Со мной-то этого точно не может произойти. Ведь каждый из нас не такой как все, и именно с нами не может случиться ничего дурного. Пусть в данную минуту у нас не все так, как нам хотелось бы, но это временно. Пройдет совсем немного времени, и все поправится. Мы станет теми, кем и должны быть, а дальше все будет только лучше и лучше. А уж что-то очень плохое, нет, только не с нами…
В ложбинке между грудных мышц, размерами которых я всегда немного гордился, имелось несколько крохотных красных прыщей.
Глава 34. Лиойя
Жюстин посмотрел на меня и горько усмехнулся. Когда-то и он думал точно также.
Сейчас мне нечем подбодрить его, кто бы сказал мне то, в чем не так давно пытался убедить его я.
Так, и что я теперь могу предпринять? Да ничего, кроме того единственного, что советуют умные люди. А советуют они принять как данность самое плохое, что может произойти в любой ситуации. Тогда все остальное будет казаться не таким уж и страшным.
Самым плохим будет моя смерть. Смерть долгая и мучительная.
Фибус, проявляя первый свой привет сыпью на груди, затем переходит на ноги, лишая человека возможности ходить и оставляя все остальные части тела на потом. И идет процесс разложения ткани, процесс мучительно болезненный. Сначала больной не может ходить без посторонней помощи, затем теряет способность шевелить конечностями, и лишь потом болезнь убивает его.
Это может растянуться и на месяц. Конечно, в том случае, если за больным найдется кому-то ухаживать. Мне это не грозит.
Вспышки этой болезни могут возникнуть где угодно, и никаких закономерностей или предпосылок для этого нет. Так же непонятно, почему эпидемия заканчивается.

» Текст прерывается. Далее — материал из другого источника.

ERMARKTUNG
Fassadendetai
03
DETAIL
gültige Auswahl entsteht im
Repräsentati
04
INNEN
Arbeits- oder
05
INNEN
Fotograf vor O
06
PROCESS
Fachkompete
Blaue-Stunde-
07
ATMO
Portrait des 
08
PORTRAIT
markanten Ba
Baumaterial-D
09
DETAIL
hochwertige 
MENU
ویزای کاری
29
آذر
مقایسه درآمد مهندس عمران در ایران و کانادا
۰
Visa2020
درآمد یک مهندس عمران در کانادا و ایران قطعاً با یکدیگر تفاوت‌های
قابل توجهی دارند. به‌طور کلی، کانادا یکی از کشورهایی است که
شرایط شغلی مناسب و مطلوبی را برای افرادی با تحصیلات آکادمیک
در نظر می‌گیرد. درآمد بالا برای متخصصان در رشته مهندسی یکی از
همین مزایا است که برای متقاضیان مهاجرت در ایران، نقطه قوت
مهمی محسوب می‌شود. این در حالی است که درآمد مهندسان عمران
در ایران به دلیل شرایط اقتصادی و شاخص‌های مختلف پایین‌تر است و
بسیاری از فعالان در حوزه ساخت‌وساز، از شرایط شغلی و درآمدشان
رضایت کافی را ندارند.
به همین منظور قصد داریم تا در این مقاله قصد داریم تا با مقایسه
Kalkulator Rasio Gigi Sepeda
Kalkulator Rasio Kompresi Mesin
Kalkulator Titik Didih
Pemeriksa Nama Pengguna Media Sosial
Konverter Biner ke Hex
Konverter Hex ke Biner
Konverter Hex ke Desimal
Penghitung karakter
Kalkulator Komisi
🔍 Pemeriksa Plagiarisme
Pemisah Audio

Я знаю все это потому, что рассказы о фибусе являются одной из тех мужских страшилок, что обычно рассказываются перед сном у костра. И всего лишь несколько недель назад услышал о нем впервые.

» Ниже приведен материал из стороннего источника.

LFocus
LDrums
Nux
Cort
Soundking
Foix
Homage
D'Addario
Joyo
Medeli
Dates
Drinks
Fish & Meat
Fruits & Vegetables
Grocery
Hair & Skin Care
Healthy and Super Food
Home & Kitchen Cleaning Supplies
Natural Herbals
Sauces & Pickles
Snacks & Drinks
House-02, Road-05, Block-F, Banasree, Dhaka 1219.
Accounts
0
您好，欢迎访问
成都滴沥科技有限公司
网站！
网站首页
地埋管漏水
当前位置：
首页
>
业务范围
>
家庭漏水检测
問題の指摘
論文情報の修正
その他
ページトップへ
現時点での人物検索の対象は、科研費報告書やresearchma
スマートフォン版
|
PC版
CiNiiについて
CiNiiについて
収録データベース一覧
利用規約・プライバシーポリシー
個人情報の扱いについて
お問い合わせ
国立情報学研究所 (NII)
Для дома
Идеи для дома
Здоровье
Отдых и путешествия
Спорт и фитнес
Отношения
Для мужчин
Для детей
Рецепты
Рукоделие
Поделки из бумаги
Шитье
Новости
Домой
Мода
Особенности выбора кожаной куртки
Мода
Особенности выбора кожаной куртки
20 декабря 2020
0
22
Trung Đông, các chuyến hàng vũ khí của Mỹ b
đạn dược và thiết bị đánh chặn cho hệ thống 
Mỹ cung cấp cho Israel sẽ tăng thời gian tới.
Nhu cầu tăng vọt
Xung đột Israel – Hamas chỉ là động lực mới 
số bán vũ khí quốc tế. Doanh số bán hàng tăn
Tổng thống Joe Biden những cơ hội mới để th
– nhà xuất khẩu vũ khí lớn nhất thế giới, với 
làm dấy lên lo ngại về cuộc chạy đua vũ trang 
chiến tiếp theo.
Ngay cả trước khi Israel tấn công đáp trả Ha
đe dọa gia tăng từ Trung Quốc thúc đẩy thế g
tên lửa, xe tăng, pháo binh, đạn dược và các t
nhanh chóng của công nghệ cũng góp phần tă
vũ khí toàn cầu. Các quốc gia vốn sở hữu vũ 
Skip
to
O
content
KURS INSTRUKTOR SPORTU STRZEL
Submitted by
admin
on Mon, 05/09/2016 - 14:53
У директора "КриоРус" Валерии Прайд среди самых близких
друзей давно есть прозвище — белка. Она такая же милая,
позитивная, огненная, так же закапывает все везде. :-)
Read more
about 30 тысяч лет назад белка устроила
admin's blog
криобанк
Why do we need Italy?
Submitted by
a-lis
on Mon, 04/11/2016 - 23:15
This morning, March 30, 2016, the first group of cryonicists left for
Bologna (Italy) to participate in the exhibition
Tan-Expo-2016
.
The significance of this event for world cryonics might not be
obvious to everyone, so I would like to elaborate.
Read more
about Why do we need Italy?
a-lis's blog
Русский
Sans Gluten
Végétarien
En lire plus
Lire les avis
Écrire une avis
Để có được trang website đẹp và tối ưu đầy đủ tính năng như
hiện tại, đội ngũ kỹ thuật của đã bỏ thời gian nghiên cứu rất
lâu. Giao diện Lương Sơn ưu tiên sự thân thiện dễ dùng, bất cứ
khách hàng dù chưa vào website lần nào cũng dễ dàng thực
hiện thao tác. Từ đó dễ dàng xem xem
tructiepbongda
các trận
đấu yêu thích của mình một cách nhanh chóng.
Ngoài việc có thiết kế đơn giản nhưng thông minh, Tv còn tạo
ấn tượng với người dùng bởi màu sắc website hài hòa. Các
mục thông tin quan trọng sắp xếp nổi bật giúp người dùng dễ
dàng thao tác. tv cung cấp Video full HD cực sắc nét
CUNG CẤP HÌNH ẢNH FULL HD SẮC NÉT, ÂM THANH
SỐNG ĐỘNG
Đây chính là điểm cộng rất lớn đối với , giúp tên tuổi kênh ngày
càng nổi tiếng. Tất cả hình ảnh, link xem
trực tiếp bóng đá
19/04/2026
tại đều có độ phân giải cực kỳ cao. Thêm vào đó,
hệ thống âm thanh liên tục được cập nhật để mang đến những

И я не стану ждать, когда болезнь разовьется слишком сильно. Надеюсь, что у меня хватит мужества сделать то, что остается единственно верным решением.

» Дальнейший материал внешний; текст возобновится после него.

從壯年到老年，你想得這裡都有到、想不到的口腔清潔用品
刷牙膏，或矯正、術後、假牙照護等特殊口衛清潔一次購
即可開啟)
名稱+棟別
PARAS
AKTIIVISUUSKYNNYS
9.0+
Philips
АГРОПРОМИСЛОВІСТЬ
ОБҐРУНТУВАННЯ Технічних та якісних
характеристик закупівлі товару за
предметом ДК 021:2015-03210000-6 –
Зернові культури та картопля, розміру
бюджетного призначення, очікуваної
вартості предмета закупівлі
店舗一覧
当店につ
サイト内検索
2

Теперь хватит об этом. В конце концов, остается надежда на неправильный диагноз.
Я уж совсем было собрался попытаться ободрить Жюстина шуткой, и даже успел открыть рот, когда из-за дома знахарки вышла девушка с лукошком в руке. Она не замечала нас и шла что-то напевая.
Мы с Жюстином смотрели на нее не отрываясь, и было от чего. Стройная, с роскошными золотистыми волосами она была настолько мила, что глядя на ее улыбку, невольно начинаешь улыбаться сам. Что мы и сделали. Надеюсь, наши улыбки выглядели не очень глупыми, когда она нас заметила.
— Вы, наверное, к бабушке пришли, лечиться? — голосок ее полностью соответствовал облику. Девушка была совсем молода, не старше пятнадцати.
Я вскочил на ноги, позабыв обо всех подозрениях относительно своего здоровья. Жюстин тоже попытался это сделать, но у него ничего не получилось.
Улыбка девушки сменилась выражением соболезнования, когда она разглядела его состояние.
— Вы не волнуйтесь, бабушка обязательно вас вылечит — обратилась она к Жюстину.
Тот же выглядел так, что у меня сразу возникли опасения, что теперь ему придется лечиться от другой болезни, от которой лекарство еще никем не придумано.
Я вспомнил, для чего мы сюда заявились. Вот от нее точно нет никакого лекарства, и от этой болезни умирают.